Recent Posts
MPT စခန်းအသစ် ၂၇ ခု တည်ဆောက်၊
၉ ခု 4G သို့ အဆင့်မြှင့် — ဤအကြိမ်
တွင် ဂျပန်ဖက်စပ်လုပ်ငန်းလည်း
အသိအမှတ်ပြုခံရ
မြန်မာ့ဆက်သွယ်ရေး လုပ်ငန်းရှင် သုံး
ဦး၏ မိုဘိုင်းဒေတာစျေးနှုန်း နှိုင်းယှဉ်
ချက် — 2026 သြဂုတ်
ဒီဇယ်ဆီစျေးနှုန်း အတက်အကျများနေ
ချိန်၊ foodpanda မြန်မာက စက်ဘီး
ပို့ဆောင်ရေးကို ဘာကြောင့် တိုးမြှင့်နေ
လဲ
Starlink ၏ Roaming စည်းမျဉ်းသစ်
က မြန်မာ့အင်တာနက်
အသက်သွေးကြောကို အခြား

——————————

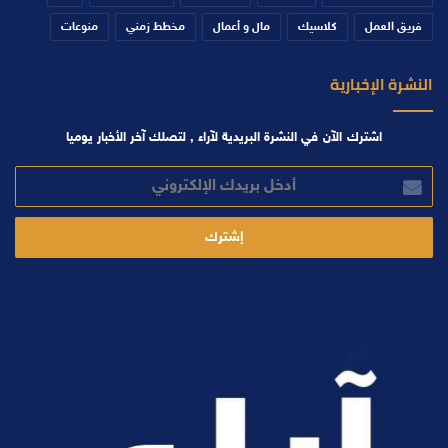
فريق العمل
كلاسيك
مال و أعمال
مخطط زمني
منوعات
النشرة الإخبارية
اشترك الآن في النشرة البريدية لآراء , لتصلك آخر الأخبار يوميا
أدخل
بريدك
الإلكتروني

——————————

* [Exercise brief] Using the listing above, copy exactly the line that contains "ချက် — 2026 သြဂုတ်", the line that contains "အသက်သွေးကြောကို အခြား", and each line that falls between them.

* [Result for this task]
ချက် — 2026 သြဂုတ်
ဒီဇယ်ဆီစျေးနှုန်း အတက်အကျများနေ
ချိန်၊ foodpanda မြန်မာက စက်ဘီး
ပို့ဆောင်ရေးကို ဘာကြောင့် တိုးမြှင့်နေ
လဲ
Starlink ၏ Roaming စည်းမျဉ်းသစ်
က မြန်မာ့အင်တာနက်
အသက်သွေးကြောကို အခြား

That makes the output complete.